In the event that any Owner shall fail to maintain the improvements
situate hereon in a manner satisfactory to the Board, or shall
negligently cause damage to any portion of the Property which, pursuant
to Section 1 of this Article, is Association after approval by 2/3's
vote of the Board of Directors, shall have the right, through its
agents and employees to enter upon said Lot and to repair, maintain
and/or restore the Lot, the premises and any improvements erected
thereon. Such right of entry and repair is exercisable only upon 15
days written notice given to the Owner thereof, unless in the
discretion of the Board, a genuine emergency necessitates a shorter
period of time. The costs of any such repairs, maintenance and/or
restoration shall be added to and become part of the assessment to
which such Lot and Lot Owner is subject. Enforcement of the right to
recover these assessments may be had pursuant to Article IV, Section 9
herein.
Section 3. Maintenance of Lawns,
Grassy Areas and Grounds Located on the Townhome Lot. Each owner
shall have the right to plant a garden, flowers, shrubs (not to exceed
four feet in height), and any other plants and said Owner shall be
responsible for the maintenance of said area. In the event grass is
planted and located within said area, the maintenance of the grass
shall be the responsibility of the Association. Each Owner hereby
expressly grants unto the Association an easement upon his Townhome Lot
for the purpose of caring for, maintaining, etc., the grassy areas
located therein.
ARTICLE VII
Insurance
Every owner must place a copy of his hazard insurance policy (within
the limits and amounts that may be required from time to time by the
Association) on his Townhome with the Association . In the event any
Owner fails or refuses to furnish the Association with a copy of said
Policy, or in the amounts or the limits as set forth by the
Association, the Association shall have the right to pay for said Owner
that amount necessary to comply with the insurance regulations and
requirements as may be set forth by the Association. Any amount so
advanced shall be an assessment pursuant to Article III hereof and may
be enforced pursuant to Article IV, Section 7 hereof.
ARTICLE VIII
Party Walls
Section 1. General Rules of Law to
Apply. Each wall which is built as a part of the original
construction of the homes upon the properties and placed on the
dividing line between the Lots shall constitute a party wall, and, to
the extent not inconsistent with the provisions of this Article, the
general rules of Georgia law regarding party walls and liability for
property damage due to negligence or willful acts or omissions shall
apply thereto.
Section 2. Sharing of Repair and
Maintenance. The cost of reasonable repair and maintenance of a
party wall shall be shared by the Owners who make use of the wall in
portion to such use.
Section 3. Destruction by Fire or
Other Casualty. If a party wall is destroyed or damaged by fire
or other casualty, any Owner who has used the wall may restore it, and
if the other Owners thereafter make use of the wall they shall
contribute to the cost of the restoration thereof in proportion to such
use without prejudice, however, to the right of any such Owners to call
for a larger contribution from the others under any rule of law
regarding liability for negligent or willful acts or omissions.

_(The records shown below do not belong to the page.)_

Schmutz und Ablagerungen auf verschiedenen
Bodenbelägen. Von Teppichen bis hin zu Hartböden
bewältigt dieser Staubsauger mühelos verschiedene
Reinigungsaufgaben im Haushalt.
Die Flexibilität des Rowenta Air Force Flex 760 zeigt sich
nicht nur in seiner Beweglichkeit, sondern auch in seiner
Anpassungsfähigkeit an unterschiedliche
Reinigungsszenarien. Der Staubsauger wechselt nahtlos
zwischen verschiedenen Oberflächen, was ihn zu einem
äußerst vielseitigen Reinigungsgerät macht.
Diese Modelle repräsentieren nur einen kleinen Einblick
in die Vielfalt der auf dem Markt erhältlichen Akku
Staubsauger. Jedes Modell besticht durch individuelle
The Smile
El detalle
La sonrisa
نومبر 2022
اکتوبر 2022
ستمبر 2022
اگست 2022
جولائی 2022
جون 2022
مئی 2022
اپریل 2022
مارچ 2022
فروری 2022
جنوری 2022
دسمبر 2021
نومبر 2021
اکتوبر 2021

Section 4. Weatherproofing.
Notwithstanding any other provisions of this Article, an Owner who by
his negligent or willful act causes the party wall to be exposed to the
elements shall bear the whole cost of furnishings the necessary
protection against such elements.
Section 5. Rights to Contribution
Runs with Land. The right of any Owner to contribution from any
other Owner under this Article shall be appurtenant to the land and
shall pass to such Owner's successors in title.

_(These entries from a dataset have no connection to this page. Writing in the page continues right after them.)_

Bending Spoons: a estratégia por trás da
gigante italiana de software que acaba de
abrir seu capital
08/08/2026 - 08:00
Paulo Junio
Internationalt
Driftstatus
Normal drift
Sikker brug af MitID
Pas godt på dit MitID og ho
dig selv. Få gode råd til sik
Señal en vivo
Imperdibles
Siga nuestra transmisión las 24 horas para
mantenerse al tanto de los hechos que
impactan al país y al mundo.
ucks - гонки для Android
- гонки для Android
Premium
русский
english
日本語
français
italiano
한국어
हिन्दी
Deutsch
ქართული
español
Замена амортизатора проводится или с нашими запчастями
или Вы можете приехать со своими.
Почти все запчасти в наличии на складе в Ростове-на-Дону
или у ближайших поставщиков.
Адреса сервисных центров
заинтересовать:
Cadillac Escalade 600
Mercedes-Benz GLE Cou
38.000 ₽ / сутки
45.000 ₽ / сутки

Section 6. Arbitration. In
the event of any dispute arising concerning a party wall, or under the
provisions of this Article such disputes shall be referred to
arbitration . Each party shall choose one arbitrator, and such
arbitrators shall choose one additional arbitrator and the decision
shall be by a majority of all the arbitrators, and shall be binding
upon the parties. Pursuant to Georgia law, judgement upon the award of
the arbitrators may be maintained in any court of law with jurisdiction
thereupon.
ARTICLE IX
Use Restrictions
The following shall be restrictions on the use of the Properties which
shall run with and bind the land, to-wit:
(A)No business activities shall
be conducted on any portion of the property; provided, however, the
foregoing restriction shall not apply to business activities, signs and
billboards of the Declarant, its agents or assigns during the sale
period. Notwithstanding , a Lot Owner may use a portion of his Lot to
"do work at home," but may not run, operate, maintain, or control his
business from his Lot.
(B)No noxious or offensive activity shall be carried on upon any Lot
nor shall anything be done thereupon which may become a nuisance to the
neighbors.
(C)Lot Owners shall not cause or permit anything to be hung or
displayed on the outside of windows or placed on the outside walls or
doors of any portion of their Townhome or Lot, and no sign, awning,
canopy, shutter or radio or television antenna (except for a master
antenna system installed by the Developer in the place indicated on the
Plat, if any) shall be affixed to or placed upon the exterior walls or
doors, roof, patios or balconies or any part hereof or exposed on or at
any window, without the prior written consent of the Board of Directors.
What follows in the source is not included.